From smartphones that keep getting smarter and smarter to self-parking features built into new model cars, its grip on us grows ever tighter each year. Which makes some experts wonder: What will the financial advisor of the (near) future be like? Will tech take the place of people? How will the client’s personal needs continue to be addressed, and will they continue to receive the same level of trustworthy personal service that enables them to sleep soundly at night?
These are all fair questions. With so much changing so fast, it’s essential for us to consider what’s in store for our profession.
Successful investor-advisor relationships are built on a foundation of trust, understanding and mutual respect. As advisors, it’s vitally important that we dedicate time to understanding each client’s unique situation—their goals, hopes and fears, and the whole gamut of associated human emotions. Investing can be a very emotional experience over the long haul.
No machine, no matter how artificially intelligent, can understand those complicated feelings. No computer matrix can navigate, much less understand, the wave of convoluted and sometimes contradictory feelings that accompany making major decisions about your money.

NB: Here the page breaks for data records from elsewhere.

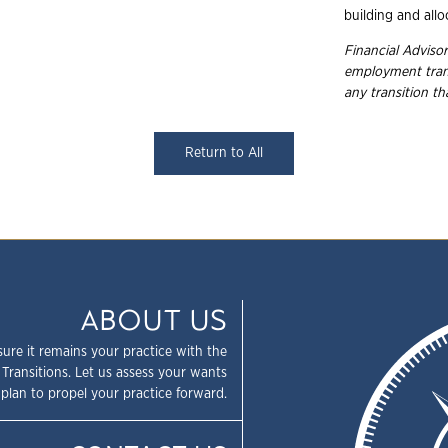
building and allo
Financial Advisor
employment
tra
any transition t
Return to All
ABOUT US
sure it remains your practice with the
 Transitions. Let us assess your wants
plan to propel your practice forward.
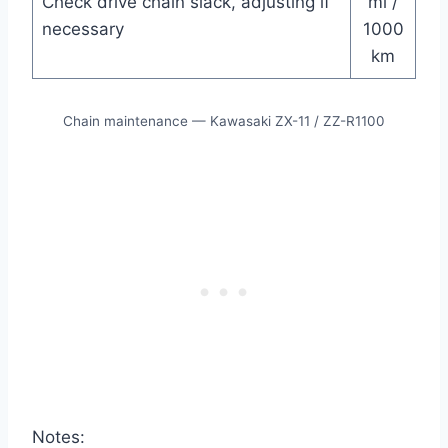
Check drive chain slack, adjusting if
mi /
necessary
1000
km
Chain maintenance — Kawasaki ZX-11 / ZZ-R1100
Notes:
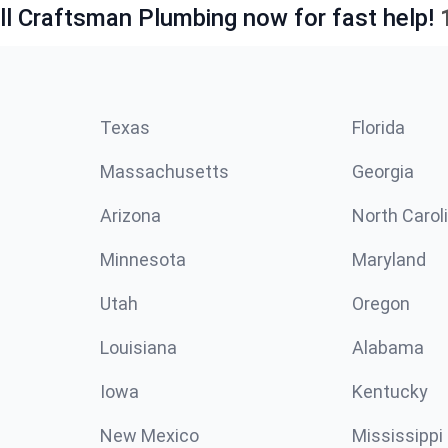
ll Craftsman Plumbing now for fast help!
Texas
Florida
Massachusetts
Georgia
Arizona
North Carol
Minnesota
Maryland
Utah
Oregon
Louisiana
Alabama
Iowa
Kentucky
New Mexico
Mississippi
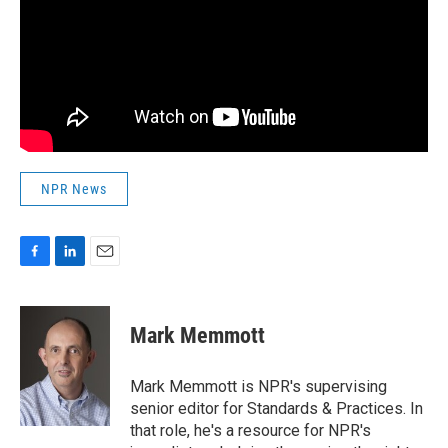
NPR News
F
L
E
a
i
m
c
n
a
e
k
i
Mark Memmott
b
e
l
o
d
o
I
Mark Memmott is NPR's supervising
k
n
senior editor for Standards & Practices. In
that role, he's a resource for NPR's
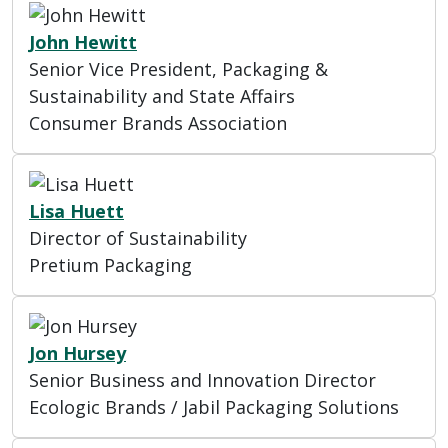
John Hewitt
Senior Vice President, Packaging &
Sustainability and State Affairs
Consumer Brands Association
Lisa Huett
Director of Sustainability
Pretium Packaging
Jon Hursey
Senior Business and Innovation Director
Ecologic Brands / Jabil Packaging Solutions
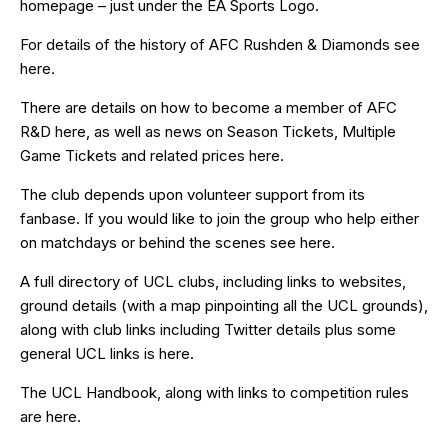
homepage – just under the EA Sports Logo.
For details of the history of AFC Rushden & Diamonds see
here
.
There are details on how to become a member of AFC
R&D
here
, as well as news on Season Tickets, Multiple
Game Tickets and related prices
here
.
The club depends upon volunteer support from its
fanbase. If you would like to join the group who help either
on matchdays or behind the scenes see
here
.
A full directory of UCL clubs, including links to websites,
ground details (with a map pinpointing all the UCL grounds),
along with club links including Twitter details plus some
general UCL links is
here
.
The UCL Handbook, along with links to competition rules
are
here
.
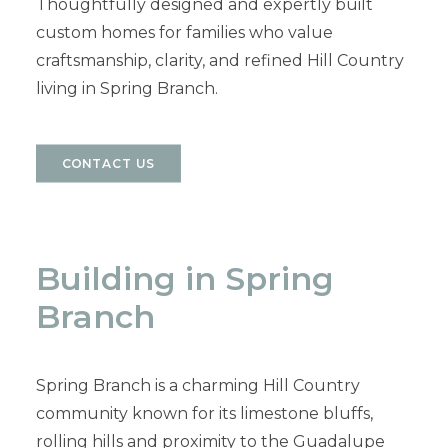
Thoughtfully designed and expertly built
custom homes for families who value
craftsmanship, clarity, and refined Hill Country
living in Spring Branch.
CONTACT US
Building in Spring
Branch
Spring Branch is a charming Hill Country
community known for its limestone bluffs,
rolling hills and proximity to the Guadalupe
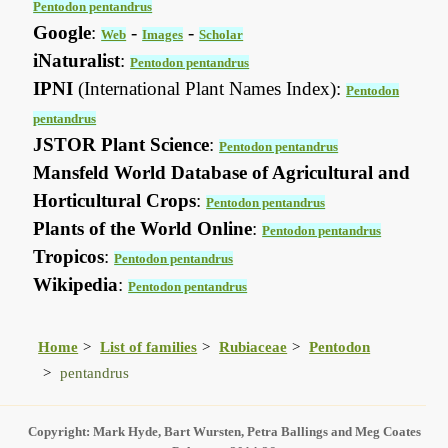
Pentodon pentandrus
Google
:
-
-
Web
Images
Scholar
iNaturalist
:
Pentodon pentandrus
IPNI
(International Plant Names Index):
Pentodon
pentandrus
JSTOR Plant Science
:
Pentodon pentandrus
Mansfeld World Database of Agricultural and
Horticultural Crops
:
Pentodon pentandrus
Plants of the World Online
:
Pentodon pentandrus
Tropicos
:
Pentodon pentandrus
Wikipedia
:
Pentodon pentandrus
Home
List of families
Rubiaceae
Pentodon
pentandrus
Copyright: Mark Hyde, Bart Wursten, Petra Ballings and Meg Coates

But investors don’t need to worry about one day staring across the desk at Robby the Robot, squirming nervously as he coldly calculates their next financial moves. Their advisor will continue to have a human face.
Technology will play an increasing role in the investor-advisor relationship. But it will be a beneficial role that will only make a good thing better. Every advance in financial services-related software and systems frees up more time for advisors and their teammates to spend with the person who matters most: the client.
Relationships require the investment of time – lots of time. Building that crucial foundation of trust involves more than having the client fill out a questionnaire. An effective client connection is fueled by regular and substantive communication. The advisor must understand what the client wants to do with their money and why. That’s the only way to provide customized options tailored to fit the client’s always-evolving circumstances.
Negative human emotions such as guilt, shame, greed and fear and can cloud a client’s judgment and rob them of their confidence. A good advisor guides the client through this emotional maze. But before they can do that, they must first get to know the investor inside and out. That can only be accomplished by spending quality time learning all about them.
Only then can we can marry that comprehensive knowledge with continued progress in technology. Advancements in the not-too-distant future will enable you to successfully monitor macro changes in the markets to communicate them to clients more swiftly and explain their importance to their bottom line more succinctly. Best of all, tech advances will continue freeing up more one-on-one time for advisors.
The result will be a better experience for both parties. Advisors will gain a deeper, more insightful understanding of the person for whom they are working. At the same time, the client will have increased information that is more easily digestible and delivered by someone who has the time to truly understand their objectives, circumstances and needs.
So, there’s no reason to fear technology’s role in the on-going evolution of our profession. On the contrary, there’s every reason to be excited about it.